In one of the film's most visually and thematically darkest
scenes, Jacob meets with Michael (Matt Craven), a former chemist in the
Army's "Ladder" program, who reveals the truth of what happened on the
day Jacob's platoon was attacked: in a drug-induced craze, the soldiers
turned against each other, their lives sacrificed on the altar of war.
Thus
enlightened, Jacob gives a taxicab driver all the money in his pocket
to take him "home," back to the apartment he once shared with Sarah.

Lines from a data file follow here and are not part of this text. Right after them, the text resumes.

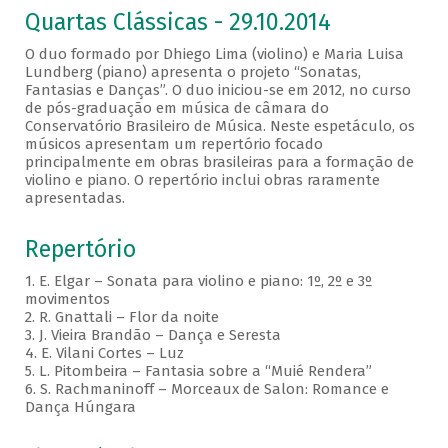
Quartas Clássicas - 29.10.2014
O duo formado por Dhiego Lima (violino) e Maria Luisa
Lundberg (piano) apresenta o projeto “Sonatas,
Fantasias e Danças”. O duo iniciou-se em 2012, no curso
de pós-graduação em música de câmara do
Conservatório Brasileiro de Música. Neste espetáculo, os
músicos apresentam um repertório focado
principalmente em obras brasileiras para a formação de
violino e piano. O repertório inclui obras raramente
apresentadas.
Repertório
1. E. Elgar – Sonata para violino e piano: 1º, 2º e 3º
movimentos
2. R. Gnattali – Flor da noite
3. J. Vieira Brandão – Dança e Seresta
4. E. Vilani Cortes – Luz
5. L. Pitombeira – Fantasia sobre a “Muié Rendera”
6. S. Rachmaninoff – Morceaux de Salon: Romance e
Dança Húngara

Rosary beads jangle on the dashboard as the cab cuts through the dense
night fog like Charon on the River Styx.
A doorman at wrought
iron gates welcomes Jacob as an old friend or St. Peter might. Past
halls of white marble and crown molding, Jacob finds tableaus of
unfinished homework and half-eaten dessert, a life in framed photographs
on the piano.
Jacob sits on the couch in quiet contemplation as
rain falls outside and a sharp blue light cuts into the room from a low
angle. In a montage set to a slowly beating heart, the most significant
memories of Jacob's life come flooding back in grainy 16mm.
The
heartbeat stops. The rain has ended. Jacob awakens and finds Gabe
sitting on the steps, bathed in heavenly morning light. The little boy
takes his father by the hand and leads him upstairs, and the image dips
to white.
We are back in Vietnam. Having succumbed to his
injuries, Jacob lies dead on a stretcher in a field hospital, his prone
body still enough to have been carved from stone, with the faint hint of
a smile upon his face. “He looks kind of peaceful,” says a medic as he
removes one of Jacob’s dog tags.
Religion uses iconography to
tell stories of life, death and redemption where traditional language is
insufficient and personal experience with a system of belief isn't
required. Symbols are necessarily universal as well as mysterious, and
only when coupled with a text or image or transferred to a personal
object or sign do they become specific. Jacob's Ladder inverts this
formula by taking the universal experience of dying — in a narrative
lifted from The Tibetan Book of the Dead — and using specific symbols to
imbue it with a deeper, more personal meaning.